(Beginning of Dataset content)
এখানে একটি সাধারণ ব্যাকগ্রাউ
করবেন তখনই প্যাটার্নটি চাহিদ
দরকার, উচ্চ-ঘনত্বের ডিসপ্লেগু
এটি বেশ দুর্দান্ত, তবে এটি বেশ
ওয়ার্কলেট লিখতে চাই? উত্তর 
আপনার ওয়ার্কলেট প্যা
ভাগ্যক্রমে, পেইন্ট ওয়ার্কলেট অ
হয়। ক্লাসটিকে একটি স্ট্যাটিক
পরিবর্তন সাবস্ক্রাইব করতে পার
(End of Dataset content)
# [What this task involves]
The answer is a portion of the data. Write out exactly the line with "ভাগ্যক্রমে, পেইন্ট ওয়ার্কলেট অ" and all lines after it.

# [Answer for this exercise]
ভাগ্যক্রমে, পেইন্ট ওয়ার্কলেট অ
হয়। ক্লাসটিকে একটি স্ট্যাটিক
পরিবর্তন সাবস্ক্রাইব করতে পার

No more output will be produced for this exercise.